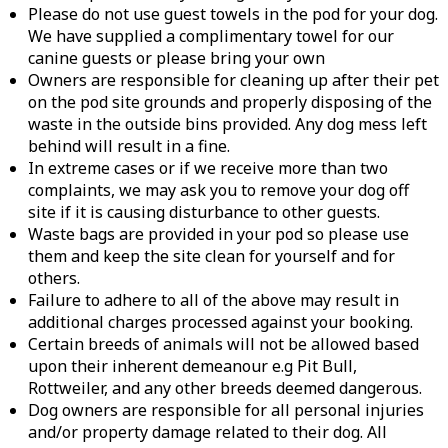
Please do not use guest towels in the pod for your dog.
We have supplied a complimentary towel for our
canine guests or please bring your own
Owners are responsible for cleaning up after their pet
on the pod site grounds and properly disposing of the
waste in the outside bins provided. Any dog mess left
behind will result in a fine.
In extreme cases or if we receive more than two
complaints, we may ask you to remove your dog off
site if it is causing disturbance to other guests.
Waste bags are provided in your pod so please use
them and keep the site clean for yourself and for
others.
Failure to adhere to all of the above may result in
additional charges processed against your booking.
Certain breeds of animals will not be allowed based
upon their inherent demeanour e.g Pit Bull,
Rottweiler, and any other breeds deemed dangerous.
Dog owners are responsible for all personal injuries
and/or property damage related to their dog. All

☆ ☆ ☆ ☆ ☆

■ **Exercise objective**
Reproduce the entries above exactly, but only the lines between the line holding "behind will result in a fine." and the line holding "additional charges processed", inclusive.

■ **Exercise response**
behind will result in a fine.
In extreme cases or if we receive more than two
complaints, we may ask you to remove your dog off
site if it is causing disturbance to other guests.
Waste bags are provided in your pod so please use
them and keep the site clean for yourself and for
others.
Failure to adhere to all of the above may result in
additional charges processed against your booking.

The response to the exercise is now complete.